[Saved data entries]
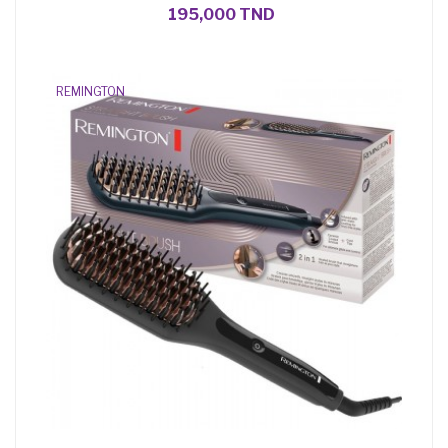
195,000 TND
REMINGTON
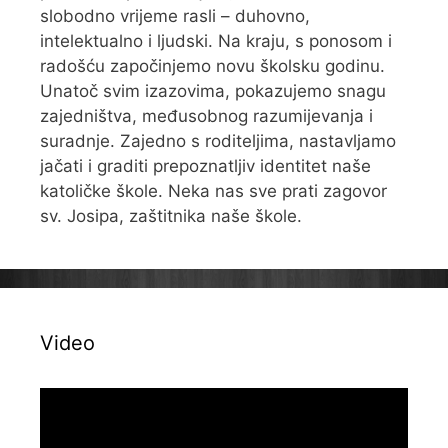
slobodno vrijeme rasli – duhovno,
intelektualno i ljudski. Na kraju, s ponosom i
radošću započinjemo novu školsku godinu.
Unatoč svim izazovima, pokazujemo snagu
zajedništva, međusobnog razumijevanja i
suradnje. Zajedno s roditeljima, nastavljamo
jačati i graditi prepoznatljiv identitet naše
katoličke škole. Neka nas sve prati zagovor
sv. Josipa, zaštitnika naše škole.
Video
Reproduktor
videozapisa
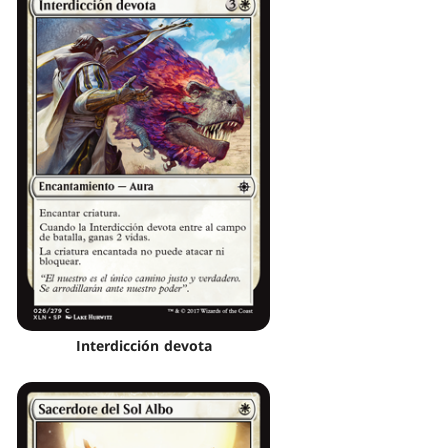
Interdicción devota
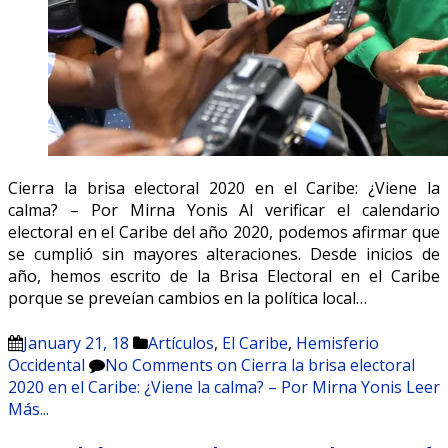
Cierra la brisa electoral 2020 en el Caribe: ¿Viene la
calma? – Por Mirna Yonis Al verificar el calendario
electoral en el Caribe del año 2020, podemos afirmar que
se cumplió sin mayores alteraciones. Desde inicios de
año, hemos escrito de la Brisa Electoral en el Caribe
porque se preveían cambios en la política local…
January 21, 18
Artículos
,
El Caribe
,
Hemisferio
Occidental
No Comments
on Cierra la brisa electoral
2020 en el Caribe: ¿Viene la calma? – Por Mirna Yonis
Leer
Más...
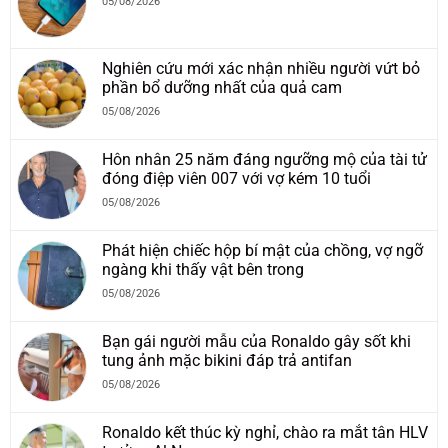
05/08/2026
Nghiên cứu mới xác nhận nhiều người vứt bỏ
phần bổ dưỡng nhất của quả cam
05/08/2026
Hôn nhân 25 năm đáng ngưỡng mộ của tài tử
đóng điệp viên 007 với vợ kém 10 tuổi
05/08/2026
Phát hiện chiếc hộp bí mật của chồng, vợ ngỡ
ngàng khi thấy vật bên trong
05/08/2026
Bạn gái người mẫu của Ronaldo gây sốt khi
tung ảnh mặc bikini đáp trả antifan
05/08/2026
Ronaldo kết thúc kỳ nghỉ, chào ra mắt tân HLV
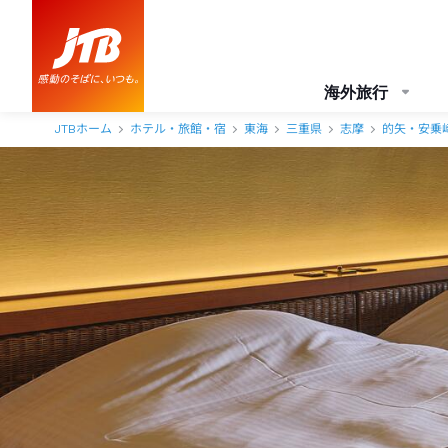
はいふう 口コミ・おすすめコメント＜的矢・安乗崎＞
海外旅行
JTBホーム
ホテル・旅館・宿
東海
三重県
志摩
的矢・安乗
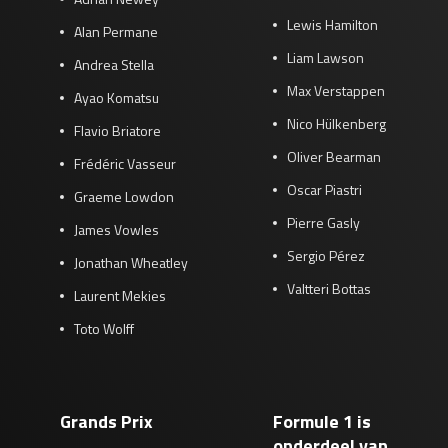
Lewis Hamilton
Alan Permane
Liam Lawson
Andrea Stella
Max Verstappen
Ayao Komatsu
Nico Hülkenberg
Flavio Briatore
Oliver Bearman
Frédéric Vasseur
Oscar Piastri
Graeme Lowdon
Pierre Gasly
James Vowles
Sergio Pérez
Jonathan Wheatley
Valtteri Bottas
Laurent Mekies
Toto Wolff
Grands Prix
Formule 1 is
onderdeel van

§ **Prompt**: Output the records exactly, pictures excluded.

§ **Response to the exercise**:
195,000 TND
REMINGTON
slobodno vrijeme rasli – duhovno,
intelektualno i ljudski. Na kraju, s ponosom i
radošću započinjemo novu školsku godinu.
Unatoč svim izazovima, pokazujemo snagu
zajedništva, međusobnog razumijevanja i
suradnje. Zajedno s roditeljima, nastavljamo
jačati i graditi prepoznatljiv identitet naše
katoličke škole. Neka nas sve prati zagovor
sv. Josipa, zaštitnika naše škole.
Video
Reproduktor
videozapisa
Interdicción devota
Cierra la brisa electoral 2020 en el Caribe: ¿Viene la
calma? – Por Mirna Yonis Al verificar el calendario
electoral en el Caribe del año 2020, podemos afirmar que
se cumplió sin mayores alteraciones. Desde inicios de
año, hemos escrito de la Brisa Electoral en el Caribe
porque se preveían cambios en la política local…
January 21, 18
Artículos
,
El Caribe
,
Hemisferio
Occidental
No Comments
on Cierra la brisa electoral
2020 en el Caribe: ¿Viene la calma? – Por Mirna Yonis
Leer
Más...
05/08/2026
Nghiên cứu mới xác nhận nhiều người vứt bỏ
phần bổ dưỡng nhất của quả cam
05/08/2026
Hôn nhân 25 năm đáng ngưỡng mộ của tài tử
đóng điệp viên 007 với vợ kém 10 tuổi
05/08/2026
Phát hiện chiếc hộp bí mật của chồng, vợ ngỡ
ngàng khi thấy vật bên trong
05/08/2026
Bạn gái người mẫu của Ronaldo gây sốt khi
tung ảnh mặc bikini đáp trả antifan
05/08/2026
Ronaldo kết thúc kỳ nghỉ, chào ra mắt tân HLV
はいふう 口コミ・おすすめコメント＜的矢・安乗崎＞
海外旅行
JTBホーム
ホテル・旅館・宿
東海
三重県
志摩
的矢・安乗
Lewis Hamilton
Alan Permane
Liam Lawson
Andrea Stella
Max Verstappen
Ayao Komatsu
Nico Hülkenberg
Flavio Briatore
Oliver Bearman
Frédéric Vasseur
Oscar Piastri
Graeme Lowdon
Pierre Gasly
James Vowles
Sergio Pérez
Jonathan Wheatley
Valtteri Bottas
Laurent Mekies
Toto Wolff
Grands Prix
Formule 1 is
onderdeel van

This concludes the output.